Scott, don't forget about the class in the middle between the poor and the rich! That middle class is inevitably who will shoulder the bulk of the cost for the bail-outs of the investment banks.

But ... in terms of raising taxes, keep in mind as well that the Iraq war is estimated to cost $2 Trillion by the time the troops are back home, equipment restocked, etc. You'll probably notice that in the interim (i.e. the duration of the war), taxes did not go up ... but the federal debt has ballooned enormously.

Inevitably, that's how the bail-out will be funded - through increased public debt to be paid down in the future by all taxpayers, poor, middle & rich. Note that the current total federal public debt is $9.7 Trillion.

Wikipedia has a good entry: http://en.wikipedia.org/wiki/United_States_public_debt
 
 
Sep 23, 2008
The cognitive dissonance behind this "cut taxes so there's money out there to be spent" rhetoric is astonishing. It's not like the government is just stashing money under the mattress in the Lincoln Bedroom. The Government spends the money and it recirculates, just like if you and I spent it.

Are income taxes distortionary? YES. Are government programs sometimes wasteful or corrupt? YES. This doesn't justify telling the government to stop collecting taxes. We as a society have generally decided that the distortion is justified by the need to provide basic services and equal opportunity and to maintain public goods like roads.

Cut the Ayn Rand !$%*!$%* and start talking about real issues instead of tired cliches.
 
 
+1 Rank Up Rank Down
Sep 23, 2008
Every time people talk about taxes, the things that come to my mind first is costs. As in "why things costs so much that the government need more money". Lets see if I can come up with a few of the issues here.

- The government is spending a lot of money on military (specially Iraq and Afghanistan)
- Health care costs so much, in part, due to liability/legal issues. MDs have to pay a lot (so do hospitals) to be covered against people suing them
- Considering how "court happy" most of the people is, we also have liability/legal costs attached to pretty much everything
- A good part of the money the government spends is to keep the government itself running (paying employees etc)

These are just 4 items from the top of my head. I'm sure there are many others. Maybe if the courts started rejecting stupid lawsuits (a patient suing his doctor because said doctor causes "undue suffering" by telling him bluntly that he was going to die and nothing could be done about it). Most of the "politically correct" stuff costs a lot of money, and most of them are just stupid. I'm from Latin America. Should I be able to sue someone because they called me a "Latin" ? Or by calling someone "black", or "Chinese" whatever. Should I be able to enter a store and demand them to give me back part of my money because I bought something from them last week, and this week they lowered the price ?
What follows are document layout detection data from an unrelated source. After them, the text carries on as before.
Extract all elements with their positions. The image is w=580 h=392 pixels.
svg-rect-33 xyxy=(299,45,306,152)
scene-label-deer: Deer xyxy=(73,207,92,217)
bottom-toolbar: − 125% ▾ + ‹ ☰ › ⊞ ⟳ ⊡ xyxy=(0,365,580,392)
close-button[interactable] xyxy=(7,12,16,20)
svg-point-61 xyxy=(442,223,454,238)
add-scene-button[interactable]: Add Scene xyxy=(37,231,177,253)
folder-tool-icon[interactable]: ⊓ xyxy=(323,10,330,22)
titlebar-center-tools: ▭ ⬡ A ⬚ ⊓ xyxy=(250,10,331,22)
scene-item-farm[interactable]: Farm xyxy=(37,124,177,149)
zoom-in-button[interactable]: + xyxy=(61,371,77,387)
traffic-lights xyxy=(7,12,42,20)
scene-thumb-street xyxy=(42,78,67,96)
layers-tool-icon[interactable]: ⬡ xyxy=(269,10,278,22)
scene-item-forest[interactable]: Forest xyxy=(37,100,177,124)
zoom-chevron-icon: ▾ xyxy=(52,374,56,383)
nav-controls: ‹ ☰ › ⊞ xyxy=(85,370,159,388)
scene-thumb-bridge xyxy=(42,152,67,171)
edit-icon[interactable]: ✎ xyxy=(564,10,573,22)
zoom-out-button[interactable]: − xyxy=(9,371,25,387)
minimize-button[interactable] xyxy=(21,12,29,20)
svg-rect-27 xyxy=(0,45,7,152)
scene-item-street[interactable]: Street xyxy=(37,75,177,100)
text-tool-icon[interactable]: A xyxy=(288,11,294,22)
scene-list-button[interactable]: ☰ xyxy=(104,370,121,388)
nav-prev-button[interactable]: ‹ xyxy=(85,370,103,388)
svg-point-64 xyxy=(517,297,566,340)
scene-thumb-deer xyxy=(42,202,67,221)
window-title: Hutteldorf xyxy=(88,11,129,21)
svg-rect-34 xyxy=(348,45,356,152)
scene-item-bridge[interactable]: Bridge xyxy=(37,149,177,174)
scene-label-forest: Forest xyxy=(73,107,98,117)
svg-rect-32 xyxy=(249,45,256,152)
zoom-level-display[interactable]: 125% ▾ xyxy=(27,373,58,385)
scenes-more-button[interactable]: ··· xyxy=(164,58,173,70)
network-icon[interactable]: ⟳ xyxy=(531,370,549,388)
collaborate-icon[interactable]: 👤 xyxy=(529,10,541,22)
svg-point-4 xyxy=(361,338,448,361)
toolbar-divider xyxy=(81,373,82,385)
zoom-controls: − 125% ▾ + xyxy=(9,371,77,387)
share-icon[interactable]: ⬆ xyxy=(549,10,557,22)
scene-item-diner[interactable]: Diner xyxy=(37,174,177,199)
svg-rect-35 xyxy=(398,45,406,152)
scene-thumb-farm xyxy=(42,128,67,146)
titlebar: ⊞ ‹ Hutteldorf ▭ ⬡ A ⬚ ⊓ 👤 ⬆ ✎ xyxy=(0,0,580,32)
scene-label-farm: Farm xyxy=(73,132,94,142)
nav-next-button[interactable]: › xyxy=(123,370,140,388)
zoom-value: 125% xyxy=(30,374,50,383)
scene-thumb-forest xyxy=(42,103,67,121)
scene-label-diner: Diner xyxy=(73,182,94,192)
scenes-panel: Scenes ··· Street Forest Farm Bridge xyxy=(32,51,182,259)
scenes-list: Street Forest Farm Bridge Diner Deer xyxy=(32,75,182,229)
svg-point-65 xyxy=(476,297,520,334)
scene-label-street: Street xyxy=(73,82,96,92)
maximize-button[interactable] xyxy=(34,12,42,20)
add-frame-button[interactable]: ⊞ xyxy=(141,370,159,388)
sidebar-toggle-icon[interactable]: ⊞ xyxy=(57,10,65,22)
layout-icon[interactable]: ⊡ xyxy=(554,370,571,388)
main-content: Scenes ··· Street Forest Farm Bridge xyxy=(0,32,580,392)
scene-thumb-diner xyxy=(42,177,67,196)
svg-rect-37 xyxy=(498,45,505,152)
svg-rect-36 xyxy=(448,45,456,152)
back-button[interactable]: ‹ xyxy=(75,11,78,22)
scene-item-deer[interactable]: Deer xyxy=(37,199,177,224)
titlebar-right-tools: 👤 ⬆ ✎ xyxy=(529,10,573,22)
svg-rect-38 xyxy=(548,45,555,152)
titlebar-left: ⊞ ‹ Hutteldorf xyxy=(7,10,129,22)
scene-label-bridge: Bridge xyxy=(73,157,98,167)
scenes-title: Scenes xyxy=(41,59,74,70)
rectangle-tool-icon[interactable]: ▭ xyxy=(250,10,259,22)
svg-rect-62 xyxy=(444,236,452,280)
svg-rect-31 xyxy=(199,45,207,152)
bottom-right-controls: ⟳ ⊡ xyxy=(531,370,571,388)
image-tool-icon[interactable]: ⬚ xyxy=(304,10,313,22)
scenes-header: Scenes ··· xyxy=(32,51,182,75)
I won't get here into the whole "War on Terror" issue. It is a very delicate topic, and it is hard to find 2 people that have the same opinion on the subject. Regardless, it is costing America a lot of money, with returns that are very difficult (at best) to measure.

So the government needs more money for health care. The first question is: why is health care so expensive ? It is interesting to notice that, at the same time health care gets more expensive, the hospitals are making less money. A very nice lose/lose situation, which for me points are something much wronger than "the government needs more money".
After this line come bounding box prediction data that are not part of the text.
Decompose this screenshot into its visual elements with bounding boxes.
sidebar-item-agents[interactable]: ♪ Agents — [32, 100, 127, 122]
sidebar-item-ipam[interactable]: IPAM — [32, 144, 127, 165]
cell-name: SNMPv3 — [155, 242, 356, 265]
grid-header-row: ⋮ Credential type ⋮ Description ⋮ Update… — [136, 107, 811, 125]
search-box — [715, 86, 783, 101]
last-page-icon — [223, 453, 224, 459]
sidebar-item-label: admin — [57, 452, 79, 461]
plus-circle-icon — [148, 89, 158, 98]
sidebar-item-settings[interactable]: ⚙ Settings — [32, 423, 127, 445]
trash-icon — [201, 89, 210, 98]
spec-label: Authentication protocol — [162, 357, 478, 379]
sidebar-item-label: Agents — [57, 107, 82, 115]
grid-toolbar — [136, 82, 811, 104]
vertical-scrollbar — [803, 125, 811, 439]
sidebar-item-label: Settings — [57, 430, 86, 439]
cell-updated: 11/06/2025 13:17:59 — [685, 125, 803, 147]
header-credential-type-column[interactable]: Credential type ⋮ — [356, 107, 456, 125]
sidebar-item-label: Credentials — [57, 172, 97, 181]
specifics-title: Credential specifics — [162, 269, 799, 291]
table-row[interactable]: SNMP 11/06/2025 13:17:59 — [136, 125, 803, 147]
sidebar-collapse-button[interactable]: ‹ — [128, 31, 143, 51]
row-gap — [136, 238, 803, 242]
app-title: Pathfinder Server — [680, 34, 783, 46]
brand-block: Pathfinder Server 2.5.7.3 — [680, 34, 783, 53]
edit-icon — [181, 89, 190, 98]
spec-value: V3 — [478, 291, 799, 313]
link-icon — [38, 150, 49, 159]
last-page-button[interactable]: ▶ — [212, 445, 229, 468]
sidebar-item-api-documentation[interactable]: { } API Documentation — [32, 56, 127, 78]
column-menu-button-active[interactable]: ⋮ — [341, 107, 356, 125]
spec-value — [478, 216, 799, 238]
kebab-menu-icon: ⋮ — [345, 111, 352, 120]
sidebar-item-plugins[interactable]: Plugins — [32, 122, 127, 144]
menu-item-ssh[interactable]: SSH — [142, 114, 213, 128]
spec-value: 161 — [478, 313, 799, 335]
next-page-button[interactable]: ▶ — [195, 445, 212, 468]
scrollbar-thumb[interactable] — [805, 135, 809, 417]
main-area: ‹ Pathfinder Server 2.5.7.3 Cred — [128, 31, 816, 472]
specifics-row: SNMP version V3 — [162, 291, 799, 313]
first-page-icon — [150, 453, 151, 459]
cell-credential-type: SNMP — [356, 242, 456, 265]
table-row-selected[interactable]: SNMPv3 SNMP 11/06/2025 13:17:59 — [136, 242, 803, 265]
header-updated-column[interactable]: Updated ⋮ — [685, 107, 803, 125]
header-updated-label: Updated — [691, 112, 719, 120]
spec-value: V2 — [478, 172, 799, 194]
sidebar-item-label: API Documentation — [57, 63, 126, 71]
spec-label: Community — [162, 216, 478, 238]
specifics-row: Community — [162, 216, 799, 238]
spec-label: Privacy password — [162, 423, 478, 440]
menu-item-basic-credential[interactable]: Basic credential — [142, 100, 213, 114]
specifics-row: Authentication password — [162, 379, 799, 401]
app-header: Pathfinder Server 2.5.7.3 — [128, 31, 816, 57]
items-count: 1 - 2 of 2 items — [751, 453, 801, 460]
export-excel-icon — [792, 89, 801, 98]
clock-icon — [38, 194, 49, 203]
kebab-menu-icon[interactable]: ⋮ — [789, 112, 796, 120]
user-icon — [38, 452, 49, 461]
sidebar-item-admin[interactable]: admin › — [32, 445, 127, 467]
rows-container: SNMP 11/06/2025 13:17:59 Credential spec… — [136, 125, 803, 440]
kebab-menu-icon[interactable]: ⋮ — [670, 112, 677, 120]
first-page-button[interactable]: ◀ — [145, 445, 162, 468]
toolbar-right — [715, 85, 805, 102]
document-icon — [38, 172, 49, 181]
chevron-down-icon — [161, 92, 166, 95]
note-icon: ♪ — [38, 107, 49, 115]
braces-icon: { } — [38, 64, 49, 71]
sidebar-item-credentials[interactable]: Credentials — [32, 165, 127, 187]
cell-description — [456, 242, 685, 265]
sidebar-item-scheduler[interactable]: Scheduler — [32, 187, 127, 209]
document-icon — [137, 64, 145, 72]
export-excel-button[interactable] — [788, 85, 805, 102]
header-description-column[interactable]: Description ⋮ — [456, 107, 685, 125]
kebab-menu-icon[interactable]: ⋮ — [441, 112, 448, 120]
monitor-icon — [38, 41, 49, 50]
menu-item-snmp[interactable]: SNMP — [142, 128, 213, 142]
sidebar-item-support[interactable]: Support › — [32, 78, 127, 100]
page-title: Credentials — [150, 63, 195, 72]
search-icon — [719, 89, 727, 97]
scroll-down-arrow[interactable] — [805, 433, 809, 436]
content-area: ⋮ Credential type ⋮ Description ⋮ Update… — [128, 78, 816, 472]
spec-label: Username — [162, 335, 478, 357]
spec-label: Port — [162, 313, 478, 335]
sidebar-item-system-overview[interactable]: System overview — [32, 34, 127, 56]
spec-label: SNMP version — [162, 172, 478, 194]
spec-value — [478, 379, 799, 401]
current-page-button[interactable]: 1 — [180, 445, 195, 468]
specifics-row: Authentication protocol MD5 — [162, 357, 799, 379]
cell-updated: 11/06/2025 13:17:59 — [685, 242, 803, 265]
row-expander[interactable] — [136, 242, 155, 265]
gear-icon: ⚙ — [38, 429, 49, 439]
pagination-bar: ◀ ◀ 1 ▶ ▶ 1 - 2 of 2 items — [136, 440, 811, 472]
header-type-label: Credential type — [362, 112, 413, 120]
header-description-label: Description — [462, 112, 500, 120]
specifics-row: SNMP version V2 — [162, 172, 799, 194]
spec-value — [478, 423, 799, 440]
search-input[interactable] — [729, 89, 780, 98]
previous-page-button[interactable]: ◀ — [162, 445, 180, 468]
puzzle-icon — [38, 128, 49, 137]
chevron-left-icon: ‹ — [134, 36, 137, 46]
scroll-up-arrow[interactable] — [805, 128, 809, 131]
On those same notes, I seriously doubt give the government more money would, by itself, help solve the current economic crisis. But maybe, just maybe, if the government spent less money, solving the crisis would be simpler.
 
 
Sep 23, 2008
We understand that this bailout is revenue-neutral in the long run, so any additional taxes levied today will be balanced by taxes that won't need be levied later.